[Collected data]
··········
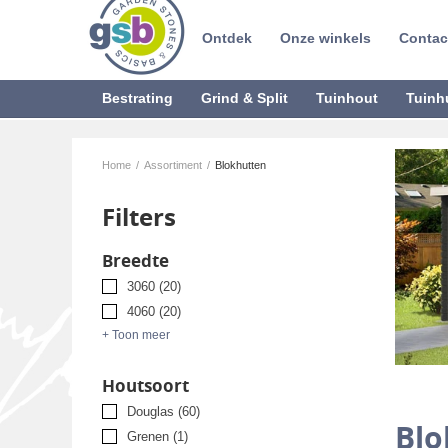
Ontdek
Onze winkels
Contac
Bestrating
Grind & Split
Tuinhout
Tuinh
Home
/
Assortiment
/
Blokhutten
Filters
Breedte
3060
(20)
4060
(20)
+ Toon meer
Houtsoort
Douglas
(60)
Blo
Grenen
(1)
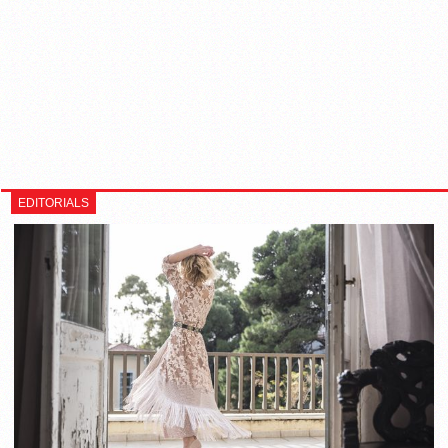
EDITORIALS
··········
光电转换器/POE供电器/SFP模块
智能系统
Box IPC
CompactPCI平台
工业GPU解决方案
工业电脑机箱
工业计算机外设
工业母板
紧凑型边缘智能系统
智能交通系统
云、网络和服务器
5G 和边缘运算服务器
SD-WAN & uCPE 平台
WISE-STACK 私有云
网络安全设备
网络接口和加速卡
··········
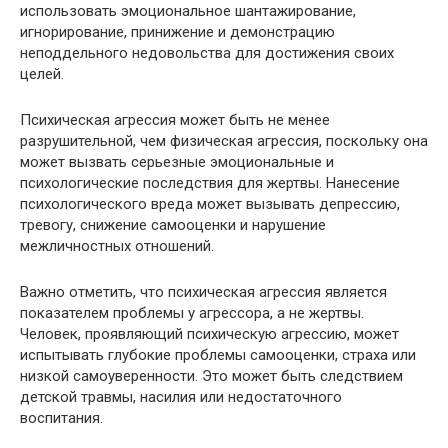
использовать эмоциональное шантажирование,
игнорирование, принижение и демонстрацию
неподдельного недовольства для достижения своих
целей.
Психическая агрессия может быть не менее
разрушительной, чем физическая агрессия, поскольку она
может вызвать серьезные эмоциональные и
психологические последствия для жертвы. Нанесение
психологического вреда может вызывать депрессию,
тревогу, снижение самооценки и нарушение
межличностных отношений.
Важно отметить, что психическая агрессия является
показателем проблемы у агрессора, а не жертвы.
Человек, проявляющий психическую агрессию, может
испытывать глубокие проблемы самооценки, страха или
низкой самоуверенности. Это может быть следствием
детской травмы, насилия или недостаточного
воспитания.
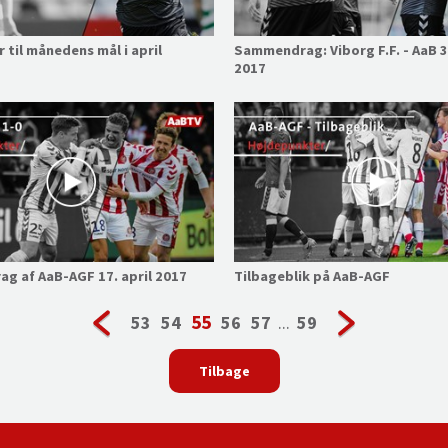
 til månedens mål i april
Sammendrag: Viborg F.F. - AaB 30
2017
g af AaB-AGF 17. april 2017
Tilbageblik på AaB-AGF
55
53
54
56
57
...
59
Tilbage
··········
Every line above with the word "может" is to be copied out.

Психическая агрессия может быть не менее
может вызвать серьезные эмоциональные и
психологического вреда может вызывать депрессию,
Человек, проявляющий психическую агрессию, может
низкой самоуверенности. Это может быть следствием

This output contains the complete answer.